** Dataset excerpts follows **

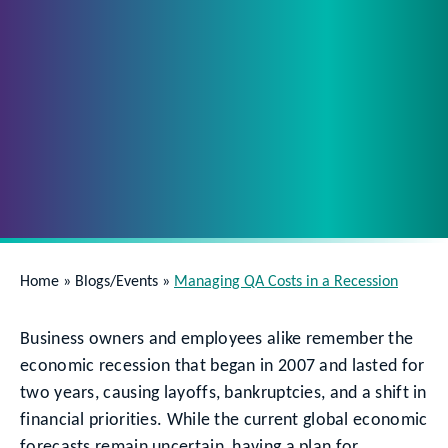
Home
»
Blogs/Events
»
Managing QA Costs in a Recession
Business owners and employees alike remember the
economic recession that began in 2007 and lasted for
two years, causing layoffs, bankruptcies, and a shift in
financial priorities. While the current global economic
forecasts remain uncertain, having a plan for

** End of Dataset excerpts **

- _Task to complete_
An exact printout of the listing is needed, minus any pictures it contains.

- _Answer space_
Home
»
Blogs/Events
»
Managing QA Costs in a Recession
Business owners and employees alike remember the
economic recession that began in 2007 and lasted for
two years, causing layoffs, bankruptcies, and a shift in
financial priorities. While the current global economic
forecasts remain uncertain, having a plan for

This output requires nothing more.